Niebawem miną dwa lata od ucieczki Kamila Durczoka na Śląsk, gdzie założył własny portal Silesion. Niestety, Kamil jako biznesmen nie ma na koncie żadnych spektakularnych sukcesów, no może poza zatrudnieniem własnej, młodszej o 22 lata dziewczyny, z którą już się rozstał. Trudno bowiem uznać, że wygrał w sądzie, po tym jak wymiar sprawiedliwości opublikował uzasadnienie wyroku w głośnej sprawie o molestowanie: Jest uzasadnienie sądu w sprawie Durczoka. "CHĘTNIE WŚLIZGNĄŁBY SIĘ POMIĘDZY JEJ UDA"
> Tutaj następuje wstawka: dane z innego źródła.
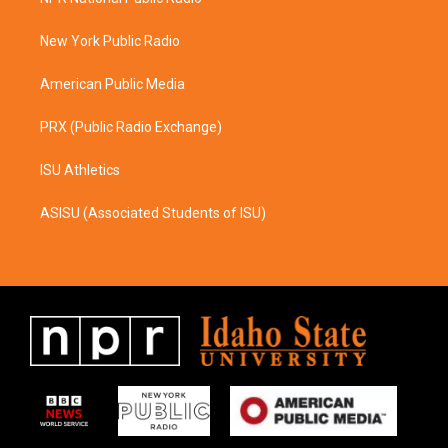
g
o
r
o
a
k
New York Public Radio
m
American Public Media
PRX (Public Radio Exchange)
ISU Athletics
ASISU (Associated Students of ISU)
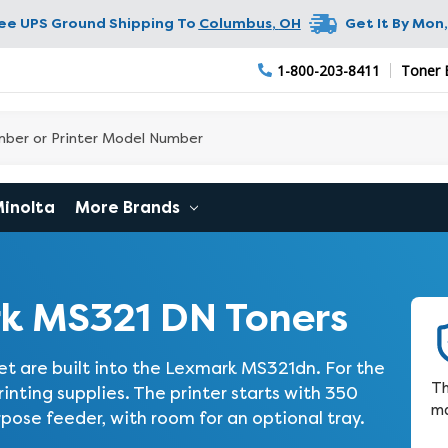
ree UPS Ground Shipping To
Columbus
,
OH
Get It By
Mon,
1-800-203-8411
Toner 
Minolta
More Brands
k MS321 DN Toners
t are built into the Lexmark MS321dn. For the
Th
nting supplies. The printer starts with 350
ma
rpose feeder, with room for an optional tray.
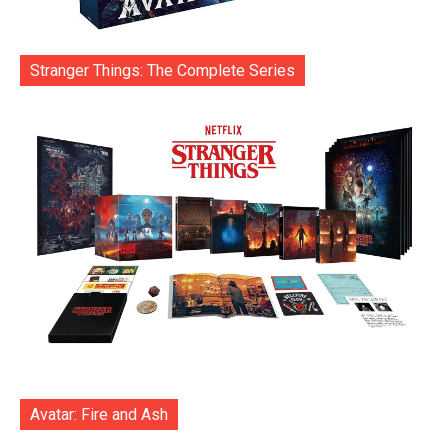
Stranger Things: The Complete Series
Avatar: Fire and Ash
Mimo to Kamil wciąż czuje się pewnego rodzaju autorytetem i bywa zapraszany na spotkania branżowe w charakterze eksperta. Niedawno brylował na Forum Ekonomicznym w Krynicy-Zdroju, na którym postanowił trochę ponarzekać na upadek mediów. Tak, to nie pomyłka:
Rynek medialny w Polsce przypomina obraz bitwy pod Grunwaldem. Walczymy na różne narzędzia, najmniej w tym wszystkim jest niestety dziennikarstwa. Rzetelnego, misyjnego - mówił. Jestem pod wrażeniem tego, że ciągle jeszcze w tym zawodzie misja jest przynależna do pewnych nazwisk, redakcji, grup, ale na pewno nie do środowiska. Jesteśmy świadkami absolutnego upadku obyczajów dziennikarskich.
Kamil nie wyczuł chyba żenady w swoim postępowaniu, bo kontynuował wywód, wplatając w niego media publiczne. Między słowami ponarzekał jeszcze na byłego pracodawcę:
TVN - choć nie mam specjalnych sentymentów do mojej byłej stacji - poza 10 latami pracy, które tam zostawiłem - wyręcza telewizję państwową, bo nie ma już telewizji publicznej; należałoby powiedzieć: partyjną. Jest wyręczana w swoich podstawowych zadaniach: edukacyjnych, zdystansowanego tłumaczenia świata - mówił.
Przypomnijmy, że ostatnio Kamil wyraźnie cierpi z powodu mediów publicznych i ich pracowników: Durczok ciepło o Ziemcu: "ZESZMACIŁ NIE TYLKO SWOJE NAZWISKO, ALE I ZAWÓD"
Chcielibyście, żeby Kamil Was czegokolwiek uczył?